Documentation
¶
Index ¶
- Constants
- func NormalizeEntityKey(label, text string) string
- func NormalizeRelationKey(label, headEntityKey, tailEntityKey string) string
- type Enricher
- type Entity
- type EntityRecord
- type ExtractOptions
- type Extraction
- type Extractor
- type Option
- func WithBatchSize(batchSize int) Option
- func WithEntityLabels(labels []string) Option
- func WithEntityThreshold(threshold float32) Option
- func WithRelationLabels(labels []string) Option
- func WithRelationThreshold(threshold float32) Option
- func WithTextBuilder(fn func(docsaf.DocumentSection) string) Option
- type Relation
- type RelationRecord
- type Result
Constants ¶
const DefaultBatchSize = 32
Variables ¶
This section is empty.
Functions ¶
func NormalizeEntityKey ¶
NormalizeEntityKey creates a stable, sortable key from an entity label and text.
func NormalizeRelationKey ¶
NormalizeRelationKey creates a stable key for a relation between two entity keys.
Types ¶
type Enricher ¶
type Enricher struct {
// contains filtered or unexported fields
}
Enricher runs batched entity extraction over docsaf sections.
func NewEnricher ¶
NewEnricher creates a new entity enricher.
type EntityRecord ¶
EntityRecord tracks a canonical entity node and how often it was mentioned.
func (EntityRecord) ToDocument ¶
func (r EntityRecord) ToDocument() map[string]any
ToDocument converts an EntityRecord to a storage-ready document map.
type ExtractOptions ¶
ExtractOptions configures an Extractor request.
type Extraction ¶
Extraction contains the entities and relations extracted from one input text.
type Extractor ¶
type Extractor interface {
Extract(ctx context.Context, texts []string, opts ExtractOptions) ([]Extraction, error)
}
Extractor extracts entities and optionally relations from a batch of texts.
type Option ¶
type Option func(*Enricher)
Option configures an Enricher.
func WithBatchSize ¶
WithBatchSize sets the number of sections per extractor request.
func WithEntityLabels ¶
WithEntityLabels sets entity labels used by the extractor.
func WithEntityThreshold ¶
WithEntityThreshold sets the minimum entity score to keep.
func WithRelationLabels ¶
WithRelationLabels sets relation labels used by the extractor.
func WithRelationThreshold ¶
WithRelationThreshold sets the minimum relation score to keep.
func WithTextBuilder ¶
func WithTextBuilder(fn func(docsaf.DocumentSection) string) Option
WithTextBuilder overrides how section text is prepared for extraction.
type RelationRecord ¶
type RelationRecord struct {
ID string
Label string
HeadEntity string
TailEntity string
HeadName string
TailName string
HeadLabel string
TailLabel string
Weight float64
MentionCount int
}
RelationRecord tracks a canonical relation node and the sections that mention it.
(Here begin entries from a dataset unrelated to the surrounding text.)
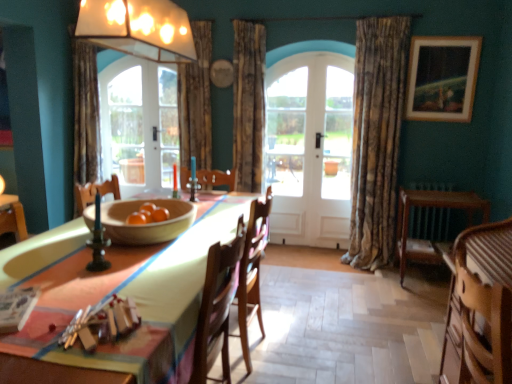 Question: Could wooden striped armchair at lower right be considered to be inside clear glass door at center?

Choices:
 (A) no
 (B) yes

Answer: (A)

Question: From a real-world perspective, is clear glass door at center over wooden striped armchair at lower right?

Choices:
 (A) no
 (B) yes

Answer: (B)

Question: Considering the relative positions of clear glass door at center and wooden striped armchair at lower right in the image provided, is clear glass door at center to the left of wooden striped armchair at lower right from the viewer's perspective?

Choices:
 (A) no
 (B) yes

Answer: (B)

Question: Does clear glass door at center come behind wooden striped armchair at lower right?

Choices:
 (A) no
 (B) yes

Answer: (B)

Question: Is clear glass door at center not near wooden striped armchair at lower right?

Choices:
 (A) yes
 (B) no

Answer: (A)

Question: From a real-world perspective, is wooden striped armchair at lower right above or below wooden bowl at center?

Choices:
 (A) above
 (B) below

Answer: (B)

Question: Looking at their shapes, would you say wooden striped armchair at lower right is wider or thinner than wooden bowl at center?

Choices:
 (A) thin
 (B) wide

Answer: (A)

Question: Visually, is wooden striped armchair at lower right positioned to the left or to the right of wooden bowl at center?

Choices:
 (A) left
 (B) right

Answer: (B)

Question: In terms of height, does wooden striped armchair at lower right look taller or shorter compared to wooden bowl at center?

Choices:
 (A) short
 (B) tall

Answer: (B)

Question: Looking at the image, does wooden chair at center seem bigger or smaller compared to textured brown curtain at center, marked as the second curtain in a right-to-left arrangement?

Choices:
 (A) big
 (B) small

Answer: (B)

Question: From a real-world perspective, is wooden chair at center physically located above or below textured brown curtain at center, which is counted as the 2th curtain, starting from the left?

Choices:
 (A) below
 (B) above

Answer: (A)

Question: Considering the positions of point (268, 195) and point (263, 56), is point (268, 195) closer or farther from the camera than point (263, 56)?

Choices:
 (A) farther
 (B) closer

Answer: (A)

Question: Is wooden chair at center spatially inside textured brown curtain at center, which is counted as the 2th curtain, starting from the left, or outside of it?

Choices:
 (A) inside
 (B) outside

Answer: (B)

Question: Is wooden striped armchair at lower right wider or thinner than wooden round table at right?

Choices:
 (A) wide
 (B) thin

Answer: (B)

Question: Would you say wooden striped armchair at lower right is to the left or to the right of wooden round table at right in the picture?

Choices:
 (A) right
 (B) left

Answer: (B) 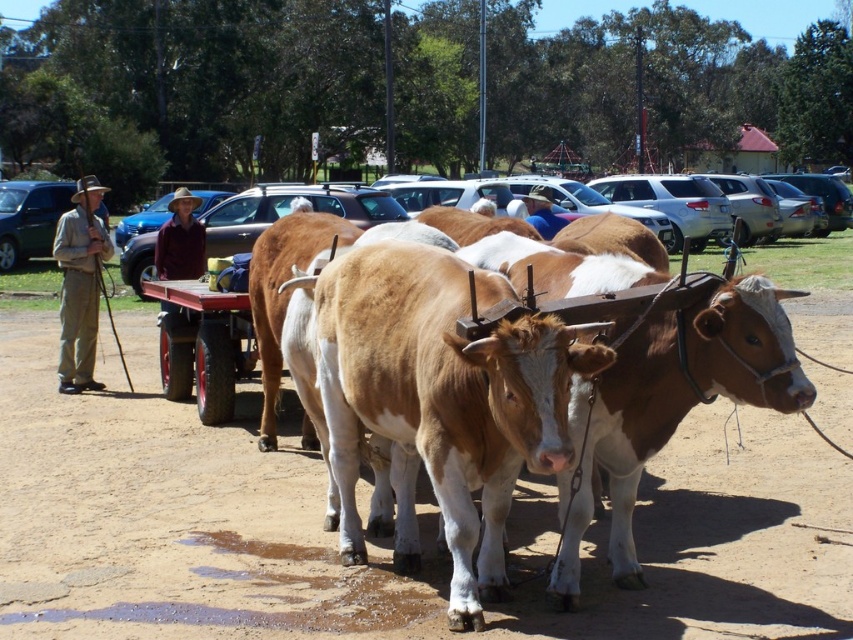 You are standing at the center of the image and see a brown cotton shirt at center. Can you tell me what is located at the point with coordinates (180,241)?

At point (180,241) lies the brown cotton shirt at center.

You are a photographer standing in the middle of the scene. You want to take a picture of the blue metallic car at center without the khaki fabric pants at left blocking the view. Which direction should you move to ensure the car is visible?

The khaki fabric pants at left is in front of the blue metallic car at center. To avoid blocking the view, move to the right side so that the car is no longer obscured by the pants.

You are standing at the point labeled point (x=115, y=225) and want to move towards the point labeled point (x=78, y=186). Given that the distance between them is 0.05 meters, can you safely walk straight towards it without any obstacles?

The distance between the two points is only 0.05 meters, so you can easily walk straight towards it without any obstacles.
func (RelationRecord) ToDocument ¶
func (r RelationRecord) ToDocument() map[string]any
ToDocument converts a RelationRecord to a storage-ready document map.
type Result ¶
type Result struct {
EntityRecords map[string]EntityRecord
SectionEntityKeys map[string][]string
RelationRecords map[string]RelationRecord
SectionRelationKeys map[string][]string
}
Result contains extracted entities and relations grouped by section ID.
func (*Result) EntityLabelCounts ¶
EntityLabelCounts summarizes unique entities by label.
func (*Result) RelationLabelCounts ¶
RelationLabelCounts summarizes unique relations by label.